Mapping how the ‘immortal’ hydra regrows cells may demystify regeneration
The tiny invertebrates can regrow their bodies from just a bit of tissue
Hydras seem to have found the fountain of youth, perpetually renewing their cells and regrowing damaged body parts. The tiny tubelike creatures, with a tentacle-ringed mouth and a sticky foot, can regrow their entire bodies from just a scrap of tissue.
These freshwater invertebrates’ regenerative superpowers hinge on three groups of stem cells that develop into specific cells of the hydra’s nerves, glands and other tissues. Scientists now have the best map yet of which genes turn on as stem cells journey toward their fates, researchers report July 26 in Science.
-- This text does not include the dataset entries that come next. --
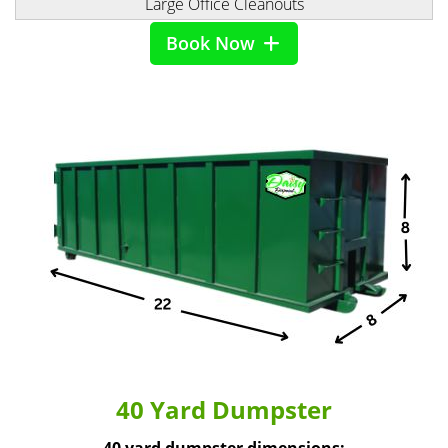
Large Office Cleanouts
Book Now
40 Yard Dumpster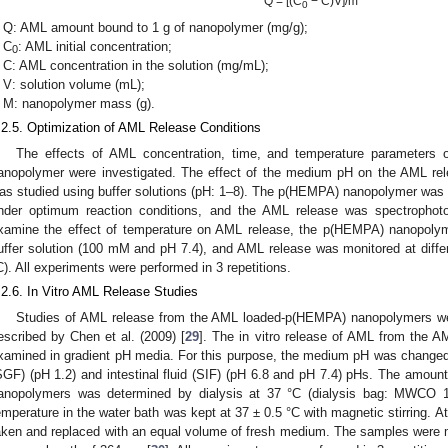
Q = [(C
− C)V]/m
0
Q: AML amount bound to 1 g of nanopolymer (mg/g);
C
: AML initial concentration;
0
C: AML concentration in the solution (mg/mL);
V: solution volume (mL);
M: nanopolymer mass (g).
.2.5. Optimization of AML Release Conditions
The effects of AML concentration, time, and temperature parameters
anopolymer were investigated. The effect of the medium pH on the AML r
as studied using buffer solutions (pH: 1–8). The p(HEMPA) nanopolymer was re
nder optimum reaction conditions, and the AML release was spectrophot
xamine the effect of temperature on AML release, the p(HEMPA) nanopol
uffer solution (100 mM and pH 7.4), and AML release was monitored at diffe
C). All experiments were performed in 3 repetitions.
.2.6. In Vitro AML Release Studies
Studies of AML release from the AML loaded-p(HEMPA) nanopolymers we
escribed by Chen et al. (2009) [
29
]. The in vitro release of AML from the
xamined in gradient pH media. For this purpose, the medium pH was changed by
SGF) (pH 1.2) and intestinal fluid (SIF) (pH 6.8 and pH 7.4) pHs. The amou
anopolymers was determined by dialysis at 37 °C (dialysis bag: MWCO
emperature in the water bath was kept at 37 ± 0.5 °C with magnetic stirring. A
aken and replaced with an equal volume of fresh medium. The samples were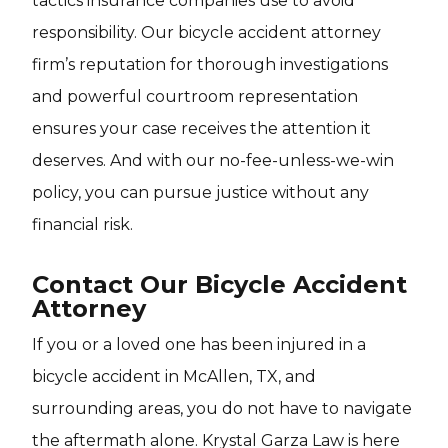
tactics insurance companies use to avoid
responsibility. Our bicycle accident attorney
firm’s reputation for thorough investigations
and powerful courtroom representation
ensures your case receives the attention it
deserves. And with our no-fee-unless-we-win
policy, you can pursue justice without any
financial risk.
Contact Our Bicycle Accident
Attorney
If you or a loved one has been injured in a
bicycle accident in McAllen, TX, and
surrounding areas, you do not have to navigate
the aftermath alone. Krystal Garza Law is here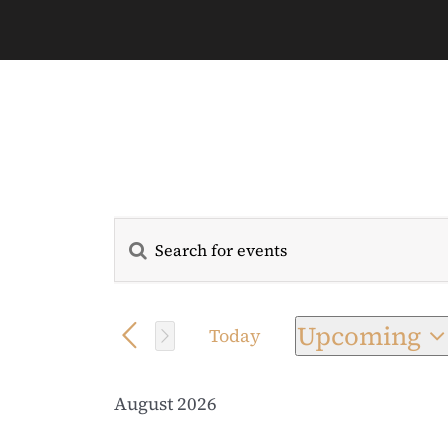
Enter
Events
Keyword.
Search
Search
for
Upcoming
Today
and
Events
Select
by
date.
Views
August 2026
Keyword.
Navigation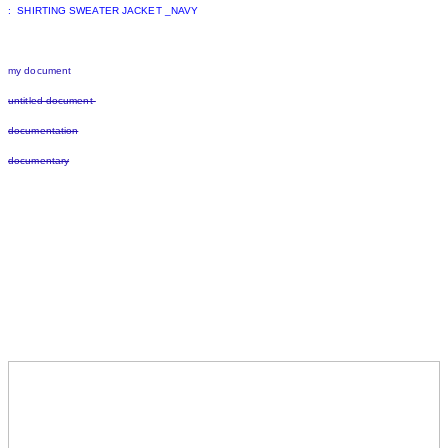
: SHIRTING SWEATER JACKET _NAVY
my document
untitled document
documentation
documentary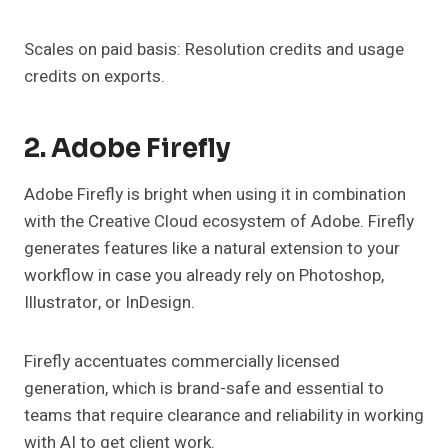
Scales on paid basis: Resolution credits and usage
credits on exports.
2. Adobe Firefly
Adobe Firefly is bright when using it in combination
with the Creative Cloud ecosystem of Adobe. Firefly
generates features like a natural extension to your
workflow in case you already rely on Photoshop,
Illustrator, or InDesign.
Firefly accentuates commercially licensed
generation, which is brand-safe and essential to
teams that require clearance and reliability in working
with AI to get client work.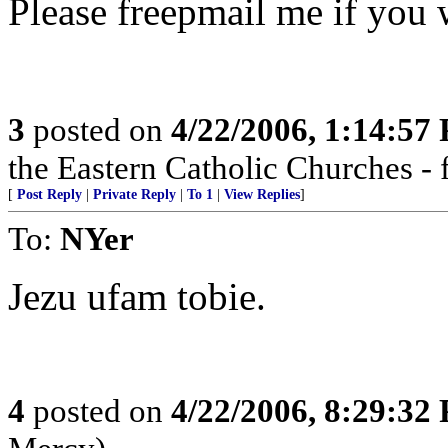
Please freepmail me if you w
3
posted on
4/22/2006, 1:14:57
the Eastern Catholic Churches - 
[
Post Reply
|
Private Reply
|
To 1
|
View Replies
]
To:
NYer
Jezu ufam tobie.
4
posted on
4/22/2006, 8:29:32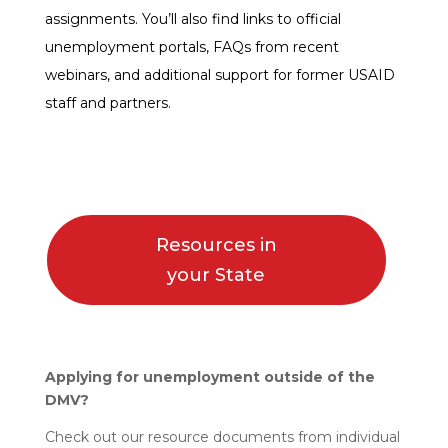
assignments. You’ll also find links to official
unemployment portals, FAQs from recent
webinars, and additional support for former USAID
staff and partners.
Resources in
your State
Applying for unemployment outside of the
DMV?
Check out our resource documents from individual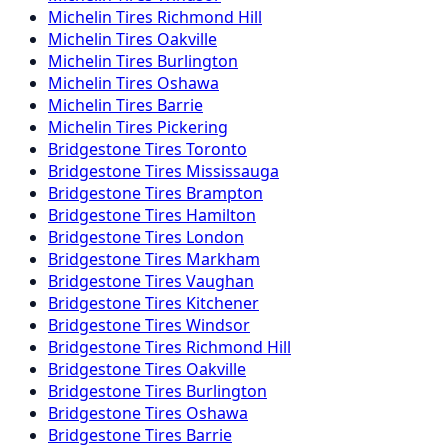
Michelin
Tires
Richmond Hill
Michelin
Tires
Oakville
Michelin
Tires
Burlington
Michelin
Tires
Oshawa
Michelin
Tires
Barrie
Michelin
Tires
Pickering
Bridgestone
Tires
Toronto
Bridgestone
Tires
Mississauga
Bridgestone
Tires
Brampton
Bridgestone
Tires
Hamilton
Bridgestone
Tires
London
Bridgestone
Tires
Markham
Bridgestone
Tires
Vaughan
Bridgestone
Tires
Kitchener
Bridgestone
Tires
Windsor
Bridgestone
Tires
Richmond Hill
Bridgestone
Tires
Oakville
Bridgestone
Tires
Burlington
Bridgestone
Tires
Oshawa
Bridgestone
Tires
Barrie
“Most animals have about the same genes,” says Celina Juliano, a developmental biologist at the University of California, Davis. But hydras somehow use that shared genetic toolkit “to do these crazy things,” she says.
Juliano and colleagues analyzed nearly 25,000 individual cells from adult hydra polyps to find which genes were active inside each cell. “Every 20 days, it’s basically a completely new animal,” Juliano says. This constant turnover let researchers track gene activity and catch the steps that stem cells go through as they develop.
The researchers could also watch how specific genes’ activity plays out across an animal’s body, by creating fluorescent probes that find and latch onto RNA in cells. For instance, nerve cells that cluster at the foot and near the tentacles lit up magenta in one hydra. For the hydra’s nervous system, researchers were also able to use the technique to map the development of 12 different types of nerve cells.
Scientists working toward regenerating tissue in humans may have something to learn from these creatures. “If you work with these regenerative organisms, like hydra, you can come up with fundamental principles of how regeneration works,” Juliano says.